After DH rescued the girls from their drunken useless mother, DH and I had to figure out what to do with them. DH had made plans to work on Saturday while I ran errands. We decided it would be best to go about our scheduled plans since he had deadlines he needed to meet and I had already put off our errands for several weeks since we had the girls two weekends in a row before this weekend. We called a sitter, I made the girls breakfast and DH and I let them know that their sitter was coming to take care of them for a couple of hours. You would have thought we were abusing them in the worst way. SD9 kept going up to her "daddy" and asking why she couldn't go with him to the office. She was literally begging him to go with him. This was 9am and DH planned to come home by 1pm. Not to mention we weren't even suppose to have them this weekend. Thankfully he was firm with her (well firm by his standards is saying "Oh I'm sooo sorry sweetie, but I am going to a client and I have staff there.
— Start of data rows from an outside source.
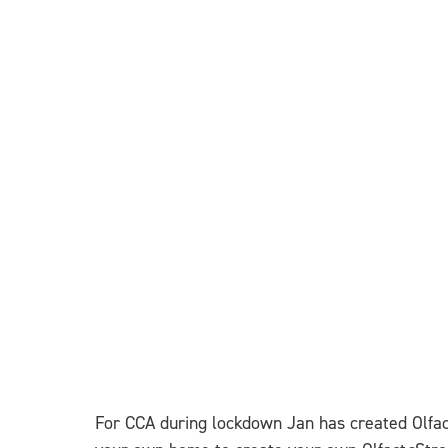
For CCA during lockdown Jan has created Olfa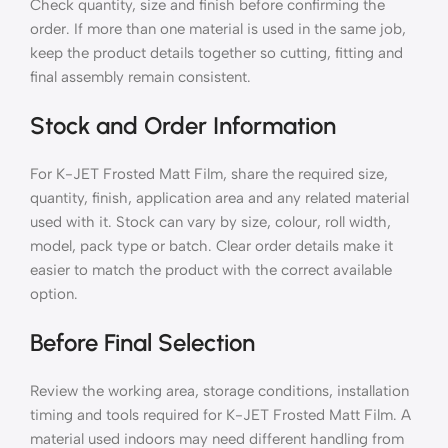
Check quantity, size and finish before confirming the
order. If more than one material is used in the same job,
keep the product details together so cutting, fitting and
final assembly remain consistent.
Stock and Order Information
For K-JET Frosted Matt Film, share the required size,
quantity, finish, application area and any related material
used with it. Stock can vary by size, colour, roll width,
model, pack type or batch. Clear order details make it
easier to match the product with the correct available
option.
Before Final Selection
Review the working area, storage conditions, installation
timing and tools required for K-JET Frosted Matt Film. A
material used indoors may need different handling from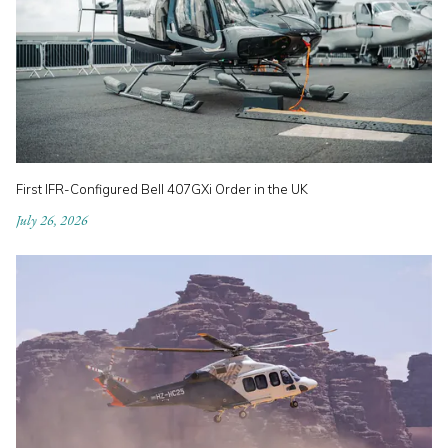
First IFR-Configured Bell 407GXi Order in the UK
July 26, 2026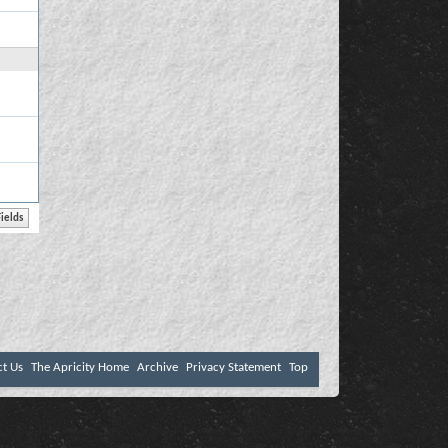
ct Us
The Apricity Home
Archive
Privacy Statement
Top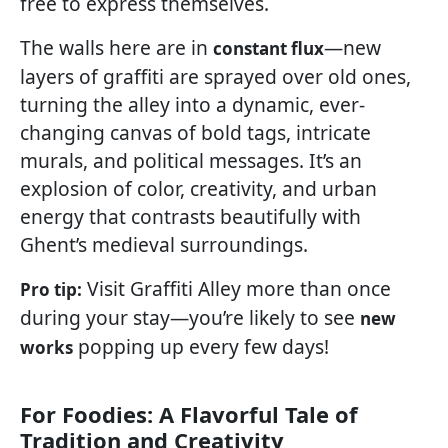
free to express themselves.
The walls here are in
—new
constant flux
layers of graffiti are sprayed over old ones,
turning the alley into a dynamic, ever-
changing canvas of bold tags, intricate
murals, and political messages. It’s an
explosion of color, creativity, and urban
energy that contrasts beautifully with
Ghent’s medieval surroundings.
Visit Graffiti Alley more than once
Pro tip:
during your stay—you’re likely to see
new
popping up every few days!
works
For Foodies: A Flavorful Tale of
Tradition and Creativity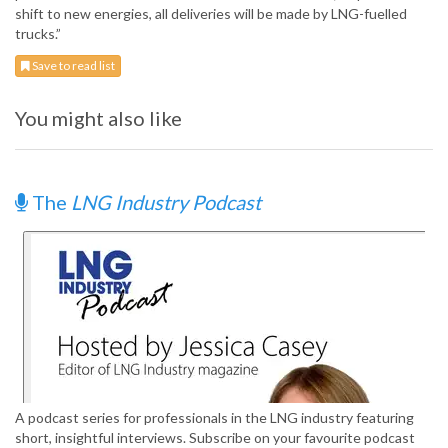
shift to new energies, all deliveries will be made by LNG-fuelled
trucks.”
Save to read list
You might also like
The
LNG Industry Podcast
A podcast series for professionals in the LNG industry featuring
short, insightful interviews. Subscribe on your favourite podcast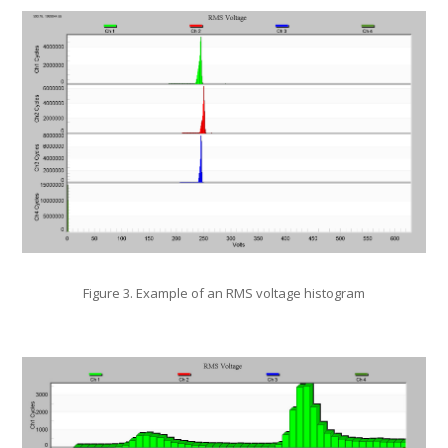
Figure 3. Example of an RMS voltage histogram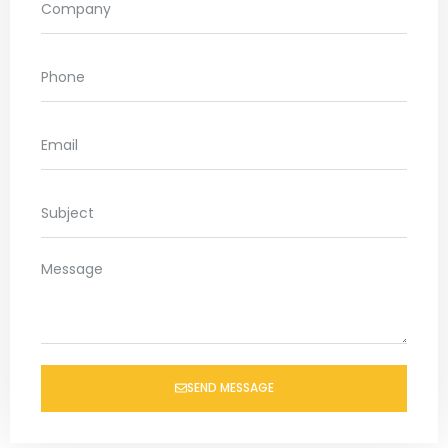
SEND MESSAGE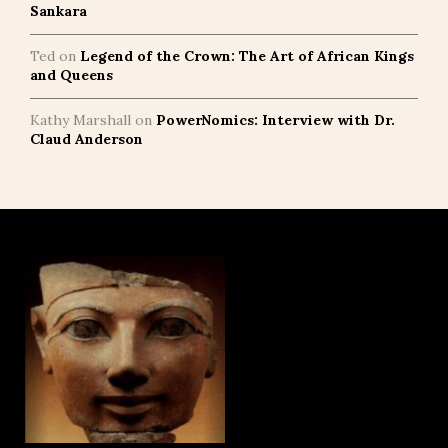
Sankara
Ted
on
Legend of the Crown: The Art of African Kings
and Queens
Kathy Marshall
on
PowerNomics: Interview with Dr.
Claud Anderson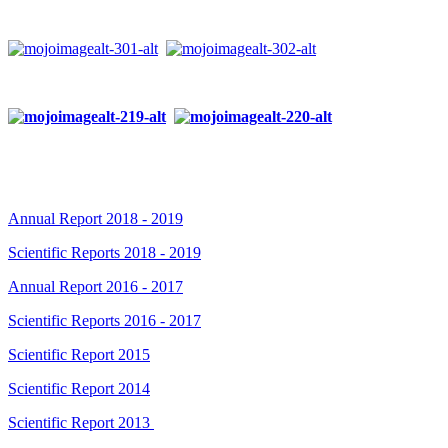
Annual Report 2018 - 2019
Scientific Reports 2018 - 2019
Annual Report 2016 - 2017
Scientific Reports 2016 - 2017
Scientific Report 2015
Scientific Report 2014
Scientific Report 2013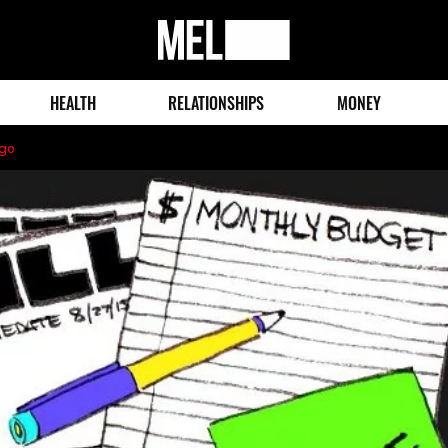
MEL
Magazine
HEALTH
RELATIONSHIPS
MONEY
ago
If I was just going to work by myself I would let you come but I can't today...") and she stayed with her sisters and the sitter.

When we returned, I could tell we made a serious error by not establishing a schedule for the weekend. DH had more work to do but planned on finishing at home. Meanwhile my sciatica was acting up and I was trying to rest from over straining myself. I asked him to please make sure they used indoor voices so I could take a nap. This shouldn't be too difficult since they have a game room on the second floor with two tvs, a Wii, a Kinect, a laptop and their iWhatevers. Of course, once I was in my room, all chaos breaks out and they are screaming, running up and down, yelling "daddydaddydaddydaddy" every 5 seconds, trying to get him to buy them stuff. I sent him a text to please quiet it down. I understand they are children, but ages 9 and 11 are well old enough to not yell inside the house. Trust me. It was ridiculous. They are quiet for about half a second before the raucous starts up again and I realize I will not be getting any rest.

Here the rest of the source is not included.